# [What is required]
The reply should contain the full listing exactly as written and no pictures at all.

# [Dataset excerpts]
═══

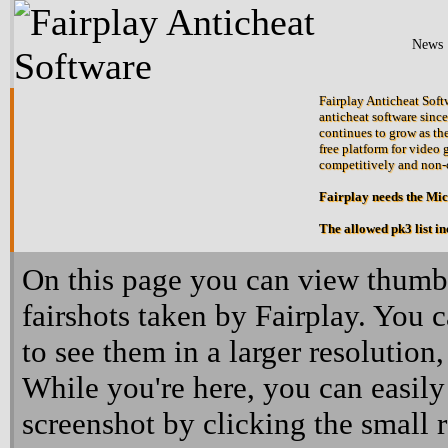
News
Fairplay Anticheat Softw
anticheat software since
continues to grow as the
free platform for video 
competitively and non-
Fairplay needs the Mi
The allowed pk3 list i
On this page you can view thumbn
fairshots taken by Fairplay. You 
to see them in a larger resolution,
While you're here, you can easily
screenshot by clicking the small 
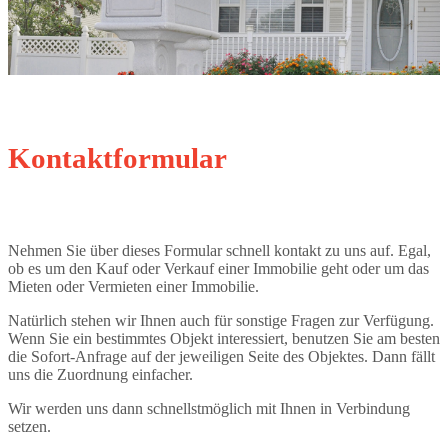
Kontaktformular
Nehmen Sie über dieses Formular schnell kontakt zu uns auf. Egal,
ob es um den Kauf oder Verkauf einer Immobilie geht oder um das
Mieten oder Vermieten einer Immobilie.
Natürlich stehen wir Ihnen auch für sonstige Fragen zur Verfügung.
Wenn Sie ein bestimmtes Objekt interessiert, benutzen Sie am besten
die Sofort-Anfrage auf der jeweiligen Seite des Objektes. Dann fällt
uns die Zuordnung einfacher.
Wir werden uns dann schnellstmöglich mit Ihnen in Verbindung
setzen.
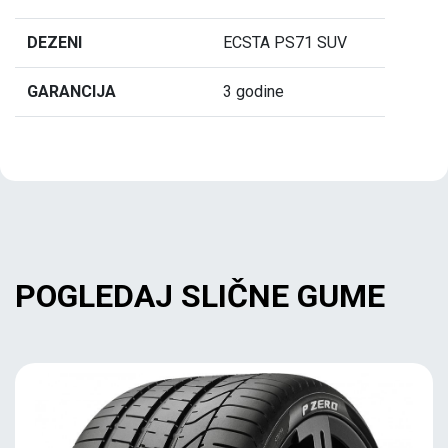
DEZENI
ECSTA PS71 SUV
GARANCIJA
3 godine
POGLEDAJ SLIČNE GUME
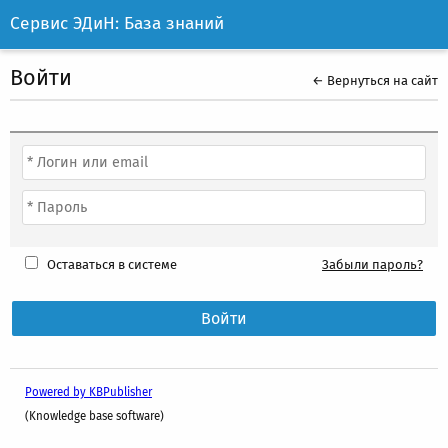
Сервис ЭДиН: База знаний
Войти
← Вернуться на сайт
Оставаться в системе
Забыли пароль?
Powered by KBPublisher
(Knowledge base software)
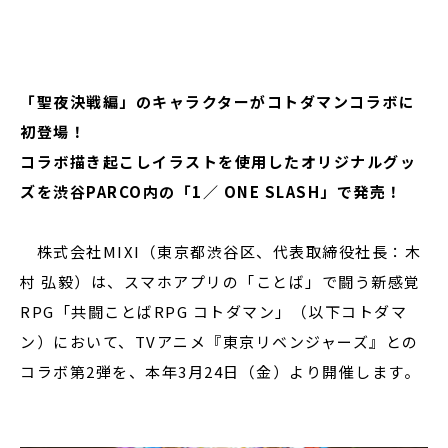
閉じる
「聖夜決戦編」のキャラクターがコトダマンコラボに
初登場！
コラボ描き起こしイラストを使用したオリジナルグッ
ズを渋谷PARCO内の「1／ ONE SLASH」で発売！
株式会社MIXI（東京都渋谷区、代表取締役社長：木
村 弘毅）は、スマホアプリの「ことば」で闘う新感覚
RPG「共闘ことばRPG コトダマン」（以下コトダマ
ン）において、TVアニメ『東京リベンジャーズ』との
コラボ第2弾を、本年3月24日（金）より開催します。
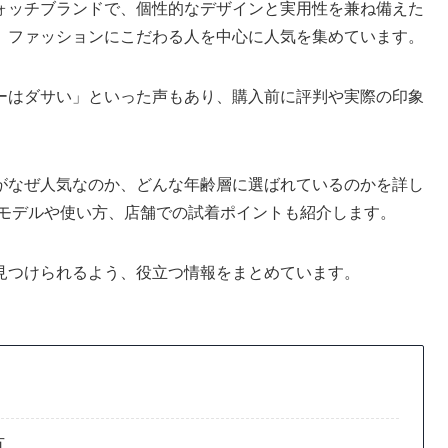
ォッチブランドで、個性的なデザインと実用性を兼ね備えた
、ファッションにこだわる人を中心に人気を集めています。
ーはダサい」といった声もあり、購入前に評判や実際の印象
。
がなぜ人気なのか、どんな年齢層に選ばれているのかを詳し
うモデルや使い方、店舗での試着ポイントも紹介します。
見つけられるよう、役立つ情報をまとめています。
方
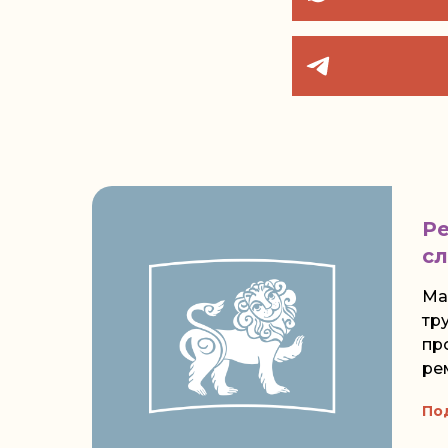
Р
с
Ма
тр
пр
ре
По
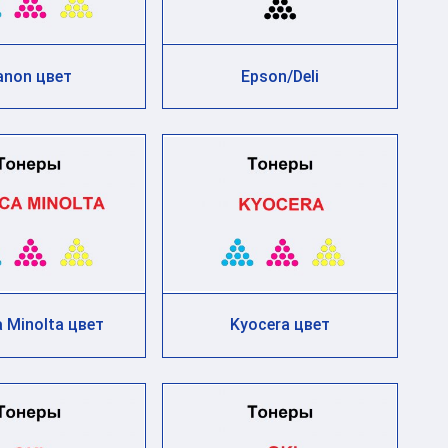
anon цвет
Epson/Deli
 Minolta цвет
Kyocera цвет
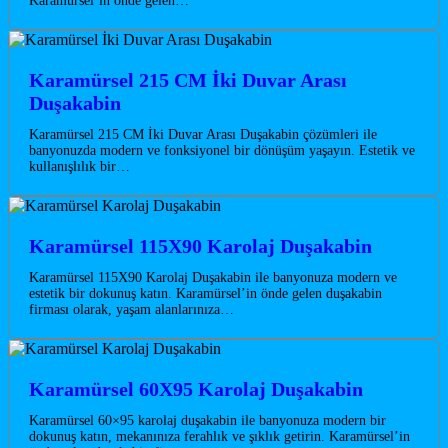
Karamürsel’in önde gelen…
Karamürsel 215 CM İki Duvar Arası
Duşakabin
Karamürsel 215 CM İki Duvar Arası Duşakabin çözümleri ile
banyonuzda modern ve fonksiyonel bir dönüşüm yaşayın. Estetik ve
kullanışlılık bir…
Karamürsel 115X90 Karolaj Duşakabin
Karamürsel 115X90 Karolaj Duşakabin ile banyonuza modern ve
estetik bir dokunuş katın. Karamürsel’in önde gelen duşakabin
firması olarak, yaşam alanlarınıza…
Karamürsel 60X95 Karolaj Duşakabin
Karamürsel 60×95 karolaj duşakabin ile banyonuza modern bir
dokunuş katın, mekanınıza ferahlık ve şıklık getirin. Karamürsel’in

═══

# [Answer]
News
Fairplay Anticheat Softw
anticheat software since
continues to grow as the
free platform for video 
competitively and non-
Fairplay needs the Mi
The allowed pk3 list i
On this page you can view thumbn
fairshots taken by Fairplay. You 
to see them in a larger resolution,
While you're here, you can easily
screenshot by clicking the small 
Kontaktformular
Nehmen Sie über dieses Formular schnell kontakt zu uns auf. Egal,
ob es um den Kauf oder Verkauf einer Immobilie geht oder um das
Mieten oder Vermieten einer Immobilie.
Natürlich stehen wir Ihnen auch für sonstige Fragen zur Verfügung.
Wenn Sie ein bestimmtes Objekt interessiert, benutzen Sie am besten
die Sofort-Anfrage auf der jeweiligen Seite des Objektes. Dann fällt
uns die Zuordnung einfacher.
Wir werden uns dann schnellstmöglich mit Ihnen in Verbindung
setzen.
DEZENI
ECSTA PS71 SUV
GARANCIJA
3 godine
POGLEDAJ SLIČNE GUME
Сервис ЭДиН: База знаний
Войти
← Вернуться на сайт
Оставаться в системе
Забыли пароль?
Powered by KBPublisher
(Knowledge base software)
閉じる
「聖夜決戦編」のキャラクターがコトダマンコラボに
初登場！
コラボ描き起こしイラストを使用したオリジナルグッ
ズを渋谷PARCO内の「1／ ONE SLASH」で発売！
株式会社MIXI（東京都渋谷区、代表取締役社長：木
村 弘毅）は、スマホアプリの「ことば」で闘う新感覚
RPG「共闘ことばRPG コトダマン」（以下コトダマ
ン）において、TVアニメ『東京リベンジャーズ』との
コラボ第2弾を、本年3月24日（金）より開催します。
ォッチブランドで、個性的なデザインと実用性を兼ね備えた
、ファッションにこだわる人を中心に人気を集めています。
ーはダサい」といった声もあり、購入前に評判や実際の印象
。
がなぜ人気なのか、どんな年齢層に選ばれているのかを詳し
うモデルや使い方、店舗での試着ポイントも紹介します。
見つけられるよう、役立つ情報をまとめています。
方
Р
с
Ма
тр
пр
ре
По
anon цвет
Epson/Deli
 Minolta цвет
Kyocera цвет
Karamürsel’in önde gelen…
Karamürsel 215 CM İki Duvar Arası
Duşakabin
Karamürsel 215 CM İki Duvar Arası Duşakabin çözümleri ile
banyonuzda modern ve fonksiyonel bir dönüşüm yaşayın. Estetik ve
kullanışlılık bir…
Karamürsel 115X90 Karolaj Duşakabin
Karamürsel 115X90 Karolaj Duşakabin ile banyonuza modern ve
estetik bir dokunuş katın. Karamürsel’in önde gelen duşakabin
firması olarak, yaşam alanlarınıza…
Karamürsel 60X95 Karolaj Duşakabin
Karamürsel 60×95 karolaj duşakabin ile banyonuza modern bir
dokunuş katın, mekanınıza ferahlık ve şıklık getirin. Karamürsel’in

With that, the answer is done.